LD Patrick Marks has found the Avolites Diamond 4 lighting console’s Fixture Exchange facility a lifesaver during the band Status Quo’s extensive summer festival-style tour.

He’s touring his own console everywhere and picking up a variety of local productions across the UK and Europe. The schedule also encompassed a three-week Swedish tour with lighting sound and trucking all supplied by Copenhagen-based Nordic.

Having the D4 and using Fixture Exchange has not only meant, “No more re-programming shows on sunny afternoons with no time,” says Marks, it’s also saved him from worrying about whether the fixtures for the day are Martin, Robe, Vari*Lite. Whatever they are, his show remains the same.
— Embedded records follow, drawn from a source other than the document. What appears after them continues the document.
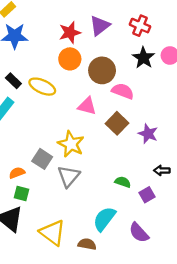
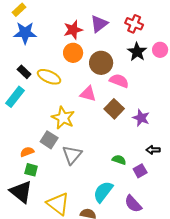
yellow star: (71, 144) -> (63, 118), moved

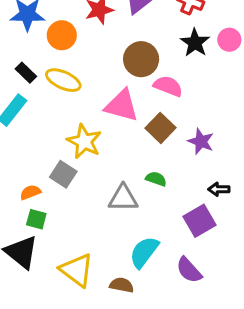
orange circle: (73, 53) -> (62, 35), moved
pink triangle: (88, 94) -> (122, 106), size x1.4
gray triangle: (72, 155) -> (123, 198), moved, turned 50
green semicircle: (119, 160) -> (156, 179), moved
purple square: (140, 171) -> (199, 221), size x1.5

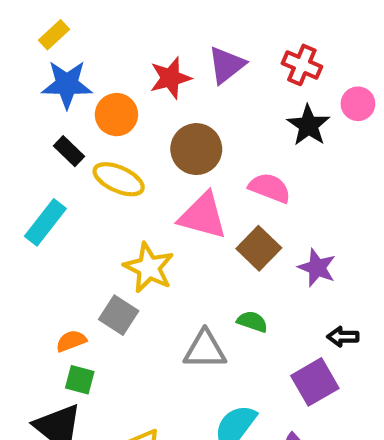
pink circle: (229, 40) -> (358, 104), moved
brown circle: (141, 59) -> (196, 149), moved
black rectangle: (26, 73) -> (69, 151), moved

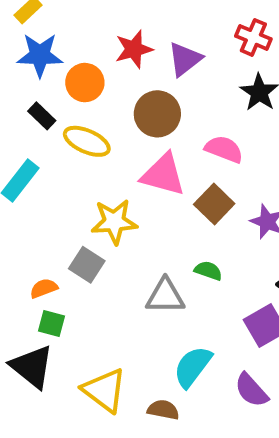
purple triangle: (226, 65) -> (185, 59), moved
yellow star: (149, 268) -> (114, 222), turned -30

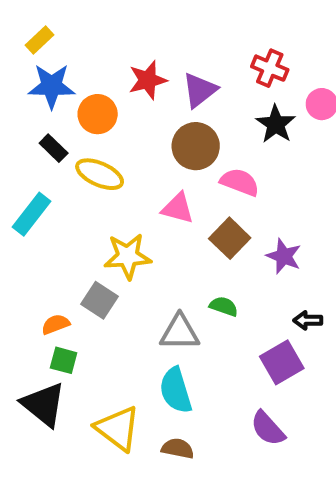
brown circle: (157, 114) -> (196, 146), moved
pink triangle: (163, 175) -> (178, 208), size x0.7
cyan semicircle: (193, 367) -> (176, 390), moved, turned -54

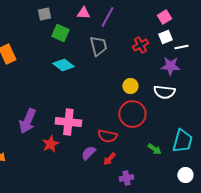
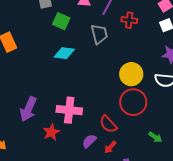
red cross: (140, 45) -> (129, 20), moved, turned 35
cyan diamond: (63, 65) -> (64, 53), turned -30
yellow circle: (130, 86) -> (131, 74), size x1.5
red semicircle: (107, 136) -> (108, 124), turned 36

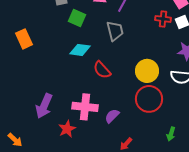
red cross: (129, 20) -> (163, 19), moved
red semicircle: (108, 124) -> (102, 70), moved
green arrow: (155, 137) -> (171, 134), turned 72
purple semicircle: (89, 141) -> (112, 116), moved

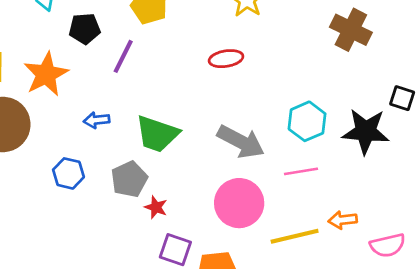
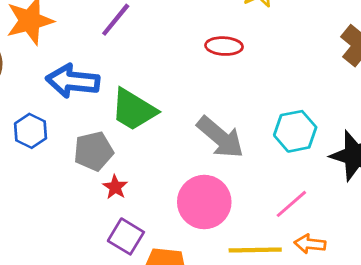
blue arrow: (97, 120) -> (73, 81), size x1.8
pink line: (301, 171) -> (291, 204), moved, turned -44

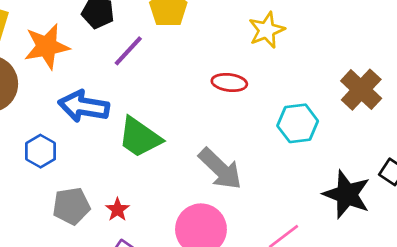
cyan hexagon: (295, 131) -> (298, 123), moved
gray pentagon: (93, 151) -> (71, 206), moved

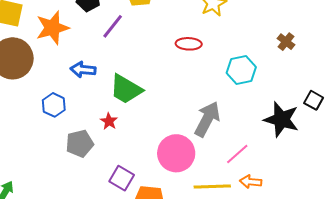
brown cross: (361, 90) -> (286, 42), size x0.6
blue arrow: (84, 106) -> (83, 70), size x0.7
gray arrow: (220, 169) -> (207, 119), moved, turned -102
red star: (117, 210) -> (109, 121), moved

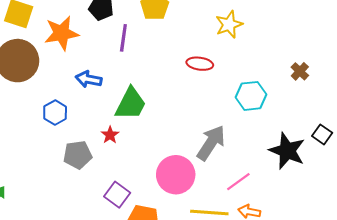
purple line: (113, 26) -> (123, 38), turned -36
green trapezoid: (126, 89) -> (131, 104), turned -99

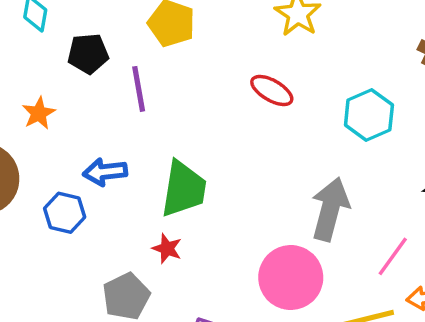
orange star: (62, 33) -> (39, 113), size x0.6
red ellipse: (200, 64) -> (272, 91), turned 40
blue hexagon: (55, 113) -> (65, 213), moved

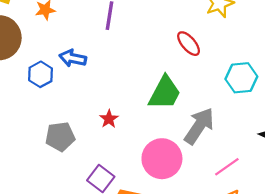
green trapezoid: (184, 189) -> (165, 93), moved
red star: (167, 249) -> (109, 119), moved

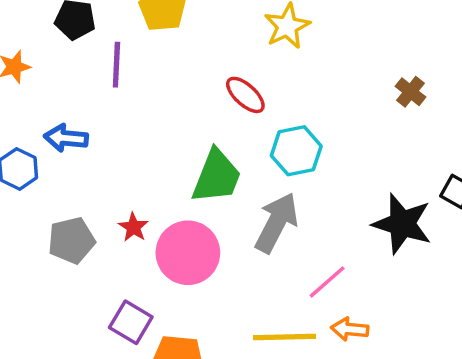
cyan hexagon: (241, 78) -> (296, 151), moved
gray pentagon: (60, 137) -> (71, 240), moved
pink circle: (162, 159) -> (188, 253), moved

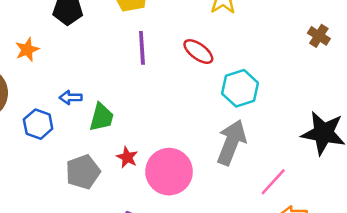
purple line: (116, 65) -> (142, 48), moved
blue arrow: (66, 138) -> (71, 98), size x0.7
green trapezoid: (216, 176) -> (102, 117), moved, size x0.7

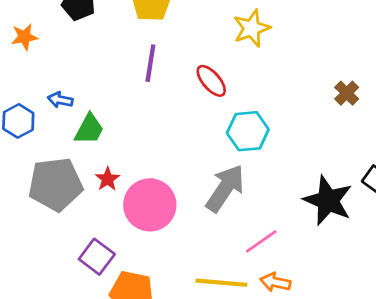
gray pentagon: (83, 172) -> (55, 184), size x1.4

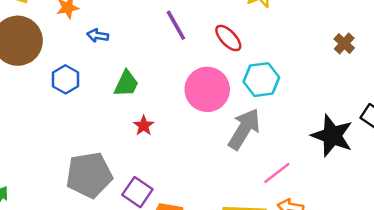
purple line: (150, 63) -> (176, 25), turned -36
blue arrow: (60, 100) -> (98, 35), moved
gray pentagon: (55, 184) -> (89, 175), moved
pink circle: (150, 205) -> (207, 89), moved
Marks converted to the D4 at the beginning of the summer after many years of running Status Quo’s show on a Diamond 3. Now he’s using the D4 and the very latest software versions, which refine Avo’s dynamic Fixture Exchange facility even further. He’s delighted with the results, “It’s absolutely rock solid, and has done more than I ever expected. It’s quick, user-friendly, hugely flexible, and really makes for a stress-free day on any festival tour.”

He actually has 12 different shows stored in the desk, and can choose the closest one to the day’s rig, wherever he happens to be and with whatever kit to recall all his positional and palette information and all cues and programmed effects.

He also saves each show to his USB key (there’s capacity of 80 on one key) for additional security. This further enables him to edit and program on his laptop using the Avolites Visualiser and the D4 Virtual Panel.

He visited Avolites’ West London HQ for two days before the tour kicked off to convert the summer show from D3 to D4 and also to get the feel of the D4. An Avo user for many years, he says of the console, “The ergonomics are great – really comfortable to use and work on. I didn’t need any formal training on it, picking up the basics in about 10 minutes, and from there, it’s either really obvious where to go or the console prompts you what to do next.”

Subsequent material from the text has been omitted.